Task directions: Return the stretch from the line with "にあった日本酒を探せる。" through the line with "സുപ്രധാനമാണെന്ന അവബോധം പൊതുജനങ്ങളില്‍" in the data below, character for character, skipping all pictures.

Information given:
■ ■ ■ ■ ■ ■ ■

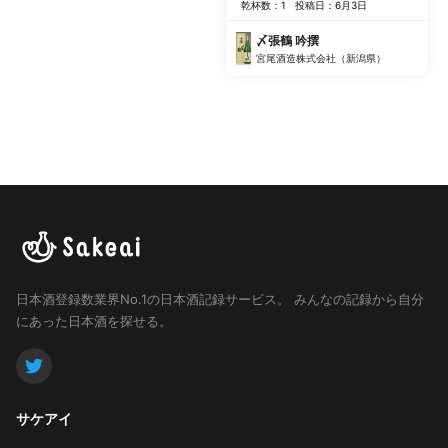
乾杯数：1
投稿日：6月3日
〆張鶴 吟撰
宮尾酒造株式会社（新潟県）
日本酒登録数業界No.1の日本酒記録サービス。
みんなの記録から自分
にあった日本酒を探せる。
サケアイ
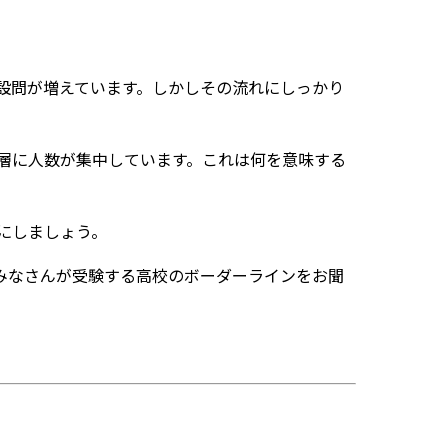
設問が増えています。しかしその流れにしっかり
層に人数が集中しています。これは何を意味する
にしましょう。
みなさんが受験する高校のボーダーラインをお聞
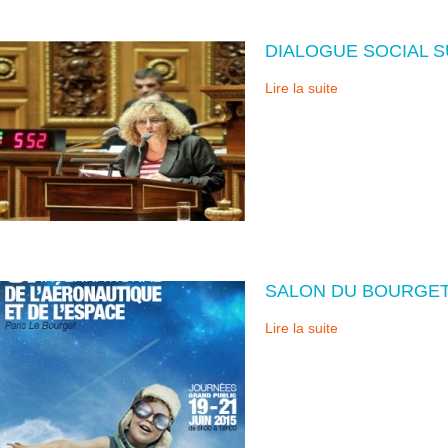
DIALOGUE SOCIAL S
Lire la suite
SALON DU BOURGE
Lire la suite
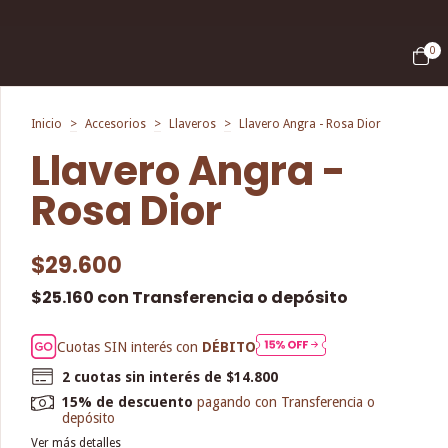
0
Inicio
>
Accesorios
>
Llaveros
>
Llavero Angra - Rosa Dior
Llavero Angra -
Rosa Dior
$29.600
$25.160
con
Transferencia o depósito
Cuotas SIN interés con
DÉBITO
2
cuotas sin interés de
$14.800
15% de descuento
pagando con Transferencia o
depósito
Ver más detalles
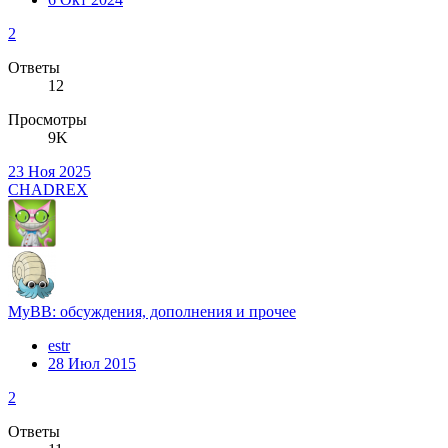
2
Ответы
12
Просмотры
9K
23 Ноя 2025
CHADREX
MyBB: обсуждения, дополнения и прочее
estr
28 Июл 2015
2
Ответы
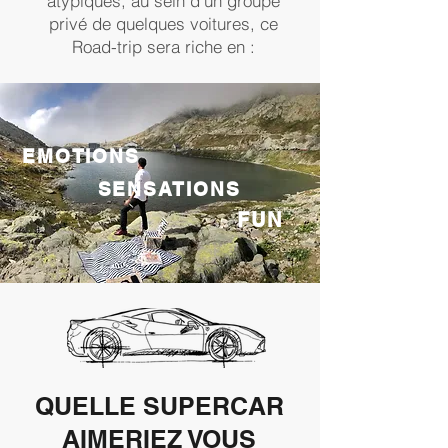
atypiques, au sein d'un groupe
privé de quelques voitures, ce
Road-trip sera riche en :
EMOTIONS
SENSATIONS
FUN
QUELLE SUPERCAR
AIMERIEZ VOUS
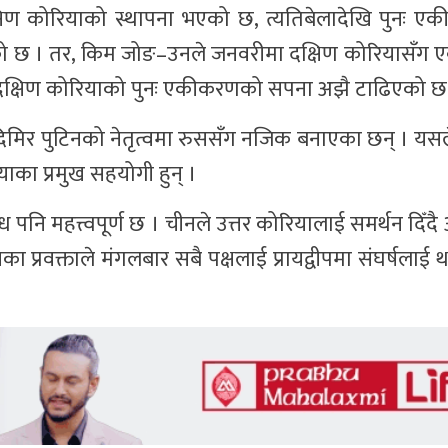
्षिण कोरियाको स्थापना भएको छ, त्यतिबेलादेखि पुनः एक
ै आएको छ । तर, किम जोङ–उनले जनवरीमा दक्षिण कोरियासँ
र दक्षिण कोरियाको पुनः एकीकरणको सपना अझै टाढिएको छ
दिमिर पुटिनको नेतृत्वमा रुससँग नजिक बनाएका छन् । यसले 
का प्रमुख सहयोगी हुन् ।
 पनि महत्त्वपूर्ण छ । चीनले उत्तर कोरियालाई समर्थन दिँ
लयका प्रवक्ताले मंगलबार सबै पक्षलाई प्रायद्वीपमा संघर्षला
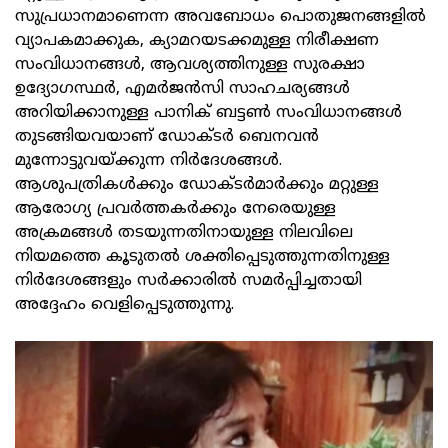
സുപ്രധാനമാണെന്ന അവബോധം പൊതുജനങ്ങളില്‍
വ്യാപകമാക്കുക, ക്യാമറയടക്കമുള്ള നിരീക്ഷണ
സംവിധാനങ്ങള്‍, ആവശ്യത്തിനുള്ള സുരക്ഷാ
ഉദ്യോഗസ്ഥര്‍, എമര്‍ജന്‍സി സാഹചര്യങ്ങള്‍
അറിയിക്കാനുള്ള പാനിക് ബട്ടണ്‍ സംവിധാനങ്ങള്‍
തുടങ്ങിയവയാണ് ഡോക്ടര്‍ ബെനവന്‍
മുന്നോട്ടുവയ്ക്കുന്ന നിര്‍ദേശങ്ങള്‍.
ആശുപത്രികള്‍ക്കും ഡോക്ടര്‍മാര്‍ക്കും മറ്റുള്ള
ആരോഗ്യ പ്രവര്‍ത്തകര്‍ക്കും നേരെയുള്ള
അക്രമങ്ങള്‍ തടയുന്നതിനായുള്ള നിലവിലെ
നിയമത്തെ കൂടുതല്‍ ശക്തിപ്പെടുത്തുന്നതിനുള്ള
നിര്‍ദേശങ്ങളും സര്‍ക്കാരില്‍ സമര്‍പ്പിച്ചതായി
അദ്ദേഹം വെളിപ്പെടുത്തുന്നു.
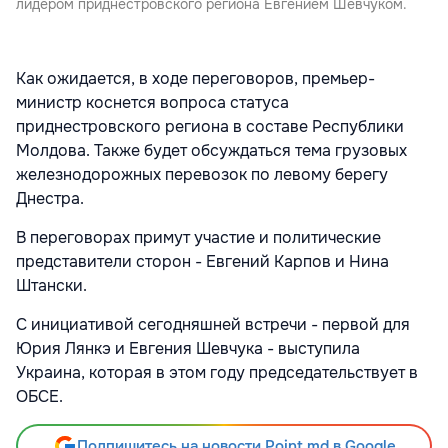
лидером приднестровского региона Евгением Шевчуком.
Как ожидается, в ходе переговоров, премьер-
министр коснется вопроса статуса
приднестровского региона в составе Республики
Молдова. Также будет обсуждаться тема грузовых
железнодорожных перевозок по левому берегу
Днестра.
В переговорах примут участие и политические
представители сторон - Евгений Карпов и Нина
Штански.
С инициативой сегодняшней встречи - первой для
Юрия Лянкэ и Евгения Шевчука - выступила
Украина, которая в этом году председательствует в
ОБСЕ.
Подпишитесь на новости Point.md в Google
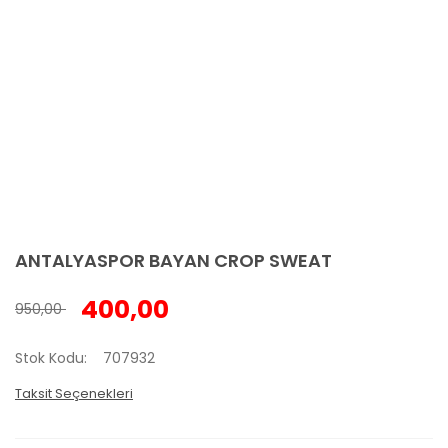
ANTALYASPOR BAYAN CROP SWEAT
400,00
950,00
Stok Kodu
707932
Taksit Seçenekleri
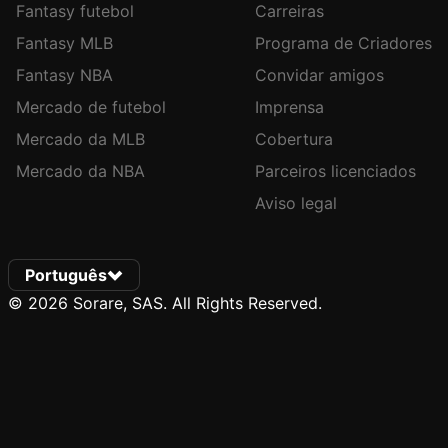
Fantasy futebol
Carreiras
Fantasy MLB
Programa de Criadores
Fantasy NBA
Convidar amigos
Mercado de futebol
Imprensa
Mercado da MLB
Cobertura
Mercado da NBA
Parceiros licenciados
Aviso legal
Português
© 2026 Sorare, SAS. All Rights Reserved.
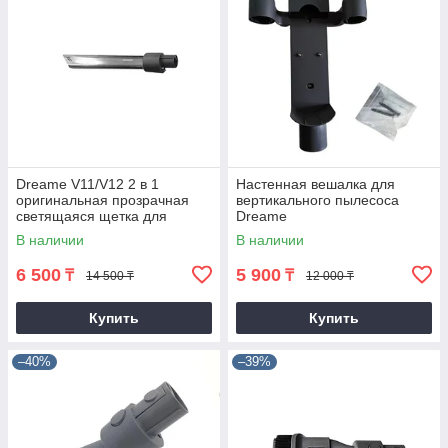
Dreame V11/V12 2 в 1
Настенная вешалка для
оригинальная прозрачная
вертикального пылесоса
светящаяся щетка для
Dreame
удаления пыли
V8/V9/V9p/V10/V11/V12
В наличии
В наличии
6 500
5 900
₸
₸
14 500 ₸
12 000 ₸
Купить
Купить
–40%
–39%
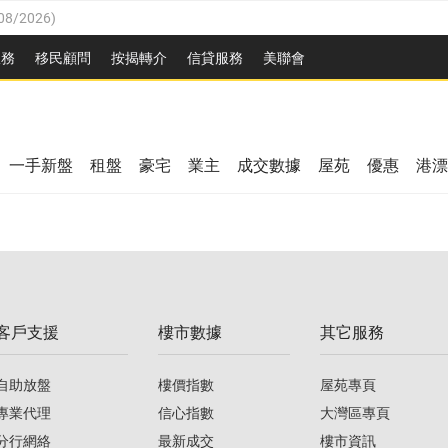
08/2026
)
8/2026
)
服務
移民顧問
按揭轉介
信貸服務
美聯會
/08/2026
)
08/2026
)
/08/2026
)
8/2026
)
3/08/2026
)
一手新盤
租盤
豪宅
業主
成交數據
屋苑
優惠
港漂
08/2026
)
/08/2026
)
/08/2026
)
3/08/2026
)
客戶支援
樓市數據
其它服務
08/2026
)
自助放盤
樓價指數
屋苑專頁
專業代理
信心指數
大灣區專頁
分行網絡
最新成交
樓市資訊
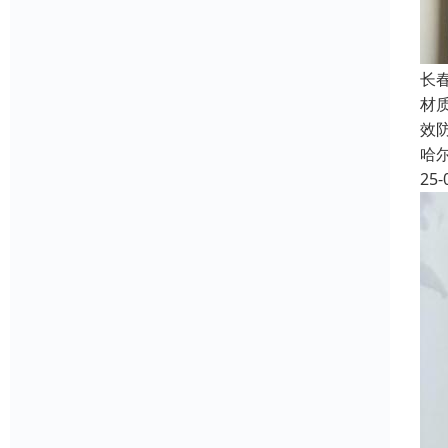
长
材质
效
哈
25-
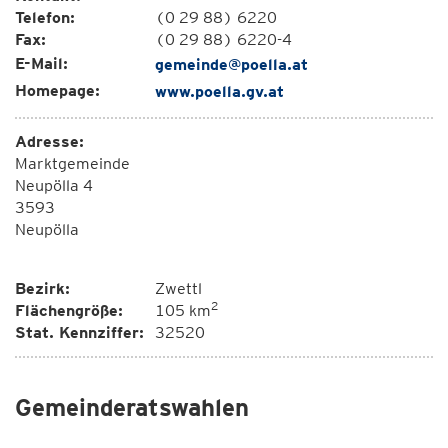
Telefon:
(0 29 88) 6220
Fax:
(0 29 88) 6220-4
E-Mail:
gemeinde@poella.at
Homepage:
www.poella.gv.at
Adresse:
Marktgemeinde
Neupölla 4
3593
Neupölla
Bezirk:
Zwettl
2
Flächengröße:
105 km
Stat. Kennziffer:
32520
Gemeinderatswahlen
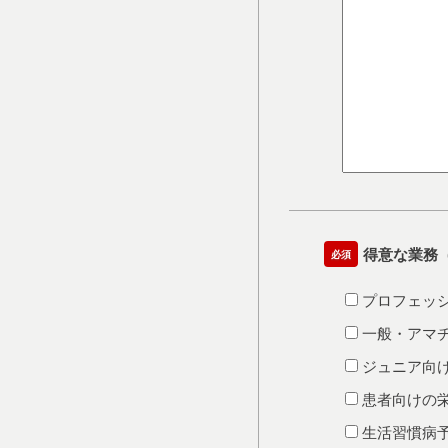
得意な業務
必須
プロフェッ
一般・アマ
ジュニア向
患者向けの
生活習慣病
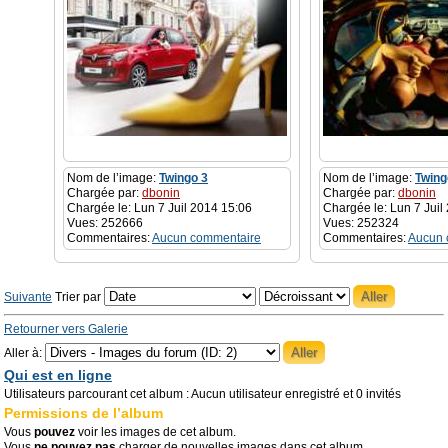
Nom de l’image:
Twingo 3
Nom de l’image:
Twing
Chargée par:
dbonin
Chargée par:
dbonin
Chargée le: Lun 7 Juil 2014 15:06
Chargée le: Lun 7 Juil
Vues: 252666
Vues: 252324
Commentaires:
Aucun commentaire
Commentaires:
Aucun 
Suivante
Trier par
Retourner vers Galerie
Aller à:
Qui est en ligne
Utilisateurs parcourant cet album : Aucun utilisateur enregistré et 0 invités
Permissions de l’album
Vous
pouvez
voir les images de cet album.
Vous
ne pouvez pas
charger de nouvelles images dans cet album.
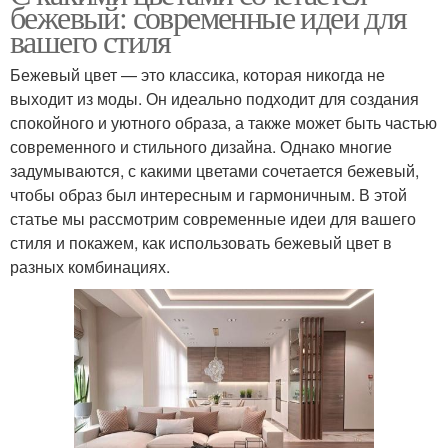
бежевый: современные идеи для
вашего стиля
Бежевый цвет — это классика, которая никогда не
выходит из моды. Он идеально подходит для создания
спокойного и уютного образа, а также может быть частью
современного и стильного дизайна. Однако многие
задумываются, с какими цветами сочетается бежевый,
чтобы образ был интересным и гармоничным. В этой
статье мы рассмотрим современные идеи для вашего
стиля и покажем, как использовать бежевый цвет в
разных комбинациях.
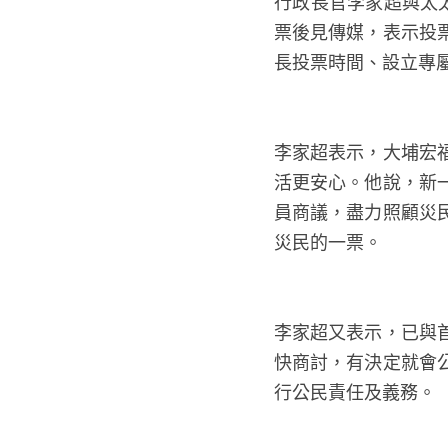
行政長官李家超與太
票後見傳媒，表示投
長投票時間、設立專
李家超表示，大埔宏
活更安心。他說，新
員商議，盡力照顧災
災民的一票。
李家超又表示，已與
快商討，有決定就會
行公民責任及義務。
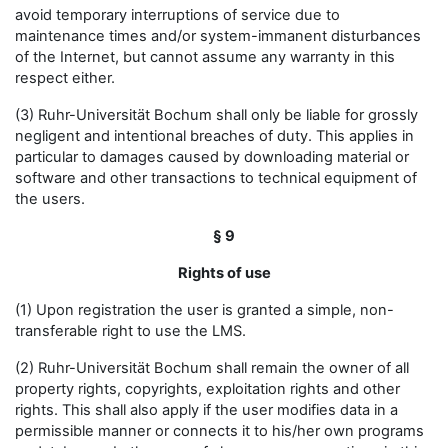
avoid temporary interruptions of service due to
maintenance times and/or system-immanent disturbances
of the Internet, but cannot assume any warranty in this
respect either.
(3) Ruhr-Universität Bochum shall only be liable for grossly
negligent and intentional breaches of duty. This applies in
particular to damages caused by downloading material or
software and other transactions to technical equipment of
the users.
§ 9
Rights of use
(1) Upon registration the user is granted a simple, non-
transferable right to use the LMS.
(2) Ruhr-Universität Bochum shall remain the owner of all
property rights, copyrights, exploitation rights and other
rights. This shall also apply if the user modifies data in a
permissible manner or connects it to his/her own programs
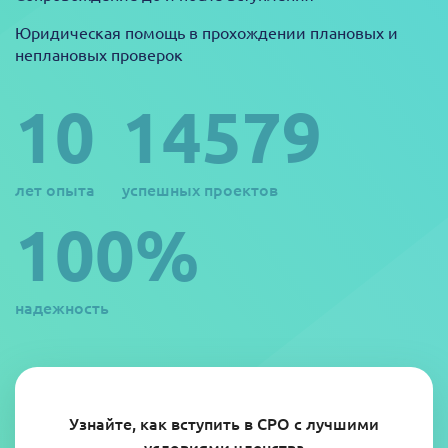
Юридическая помощь в прохождении плановых и
неплановых проверок
10
14579
лет опыта
успешных проектов
100%
надежность
Узнайте, как вступить в СРО с лучшими
условиями членства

■ ■ ■ ■ ■ ■ ■

Response area:
にあった日本酒を探せる。
サケアイ
設問が増えています。しかしその流れにしっかり
層に人数が集中しています。これは何を意味する
にしましょう。
みなさんが受験する高校のボーダーラインをお聞
DIALOGUE SOCIAL S
Lire la suite
SALON DU BOURGE
Lire la suite
0
Inicio
>
Accesorios
>
Llaveros
>
Llavero Angra - Rosa Dior
Llavero Angra -
Rosa Dior
$29.600
$25.160
con
Transferencia o depósito
Cuotas SIN interés con
DÉBITO
2
cuotas sin interés de
$14.800
15% de descuento
pagando con Transferencia o
depósito
Ver más detalles
2
Ответы
12
Просмотры
9K
23 Ноя 2025
CHADREX
MyBB: обсуждения, дополнения и прочее
estr
28 Июл 2015
2
Ответы
atypiques, au sein d'un groupe
privé de quelques voitures, ce
Road-trip sera riche en :
EMOTIONS
SENSATIONS
FUN
QUELLE SUPERCAR
AIMERIEZ VOUS
्षिण कोरियाको स्थापना भएको छ, त्यतिबेलादेखि पुनः एक
ै आएको छ । तर, किम जोङ–उनले जनवरीमा दक्षिण कोरियासँ
र दक्षिण कोरियाको पुनः एकीकरणको सपना अझै टाढिएको छ
दिमिर पुटिनको नेतृत्वमा रुससँग नजिक बनाएका छन् । यसले 
का प्रमुख सहयोगी हुन् ।
 पनि महत्त्वपूर्ण छ । चीनले उत्तर कोरियालाई समर्थन दिँ
लयका प्रवक्ताले मंगलबार सबै पक्षलाई प्रायद्वीपमा संघर्षला
സുപ്രധാനമാണെന്ന അവബോധം പൊതുജനങ്ങളില്‍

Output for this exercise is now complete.